-- Work instruction --
Using the listing below, output only the lines from the one that contains "מלחמת לבנון השלישי או" through the one that contains "2017 CEV Kupası", inclusive, exactly as given and without images.

-- Supplied data --

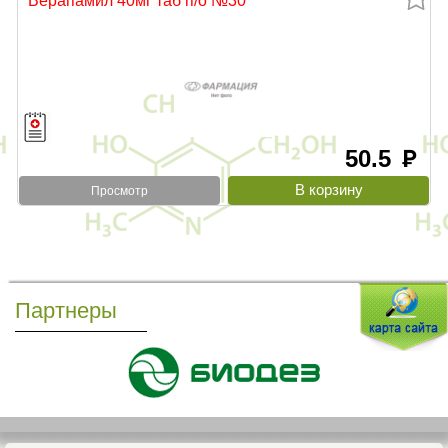
50.5
руб
Просмотр
Партнеры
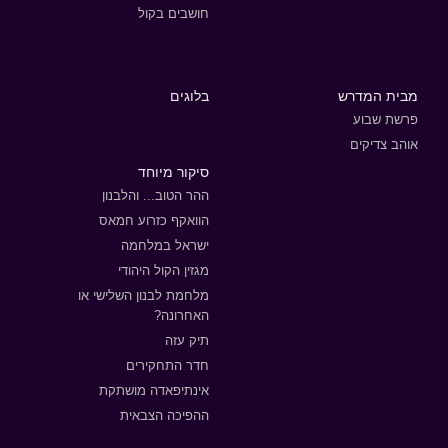
חושבים בקול
מבית המדרש
בלוגים
פרשת שבוע
אוהב צדיקים
סיקור מיוחד
ההר הטוב... והלבנון
הוואקף כזרוע חמאס
ישראל במלחמה
מגזין הקול היהודי
מלחמת לבנון השלישי או
האחרונה?
תיק עזה
חדר התחקירים
אינתיפאדה מושתקת
ההפיכה הצבאית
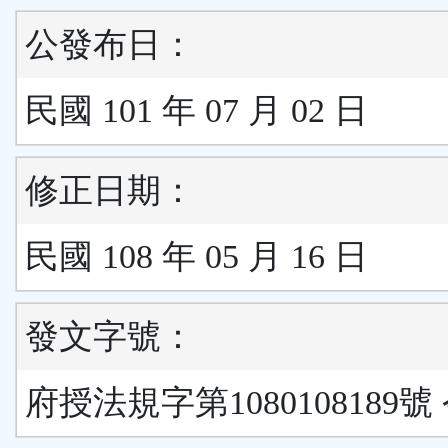
公發布日：
民國 101 年 07 月 02 日
修正日期：
民國 108 年 05 月 16 日
發文字號：
府授法規字第1080108189號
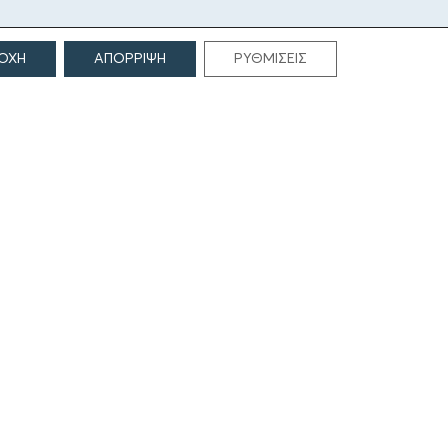
ΟΧΗ
ΑΠΟΡΡΙΨΗ
ΡΥΘΜΙΣΕΙΣ
ΕΠΙΚΟΙΝΩΝΙΑ
Γρηγορίου Λαμπράκη 69
166 75, Γλυφάδα
E:
info@iamm.gr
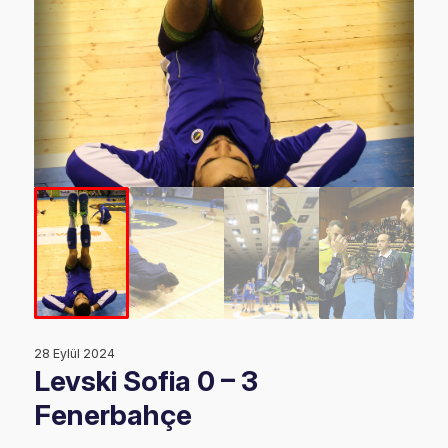
28 Eylül 2024
Levski Sofia 0 – 3
Fenerbahçe
2017 CEV Kupası erkekler kategorisindeki temsilcimiz
Fenerbahçe bugün (01 Şubat 2017 Çarşamba)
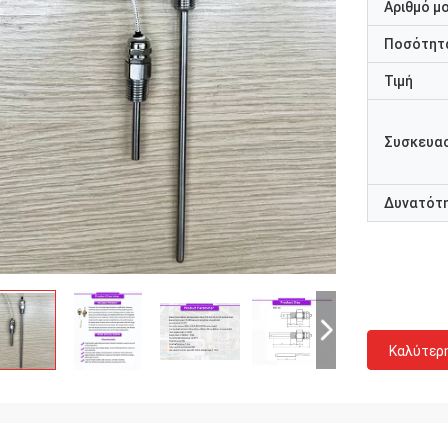
Αριθμό μ
Ποσότητα
Τιμή
Συσκευασ
Δυνατότ
Καλύτερ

-- Task solution --
מלחמת לבנון השלישי או
האחרונה?
תיק עזה
חדר התחקירים
אינתיפאדה מושתקת
ההפיכה הצבאית
公發布日：
民國 101 年 07 月 02 日
修正日期：
民國 108 年 05 月 16 日
發文字號：
府授法規字第1080108189號
ΟΧΗ
ΑΠΟΡΡΙΨΗ
ΡΥΘΜΙΣΕΙΣ
ΕΠΙΚΟΙΝΩΝΙΑ
Γρηγορίου Λαμπράκη 69
166 75, Γλυφάδα
E:
info@iamm.gr
28 Eylül 2024
Levski Sofia 0 – 3
Fenerbahçe
2017 CEV Kupası erkekler kategorisindeki temsilcimiz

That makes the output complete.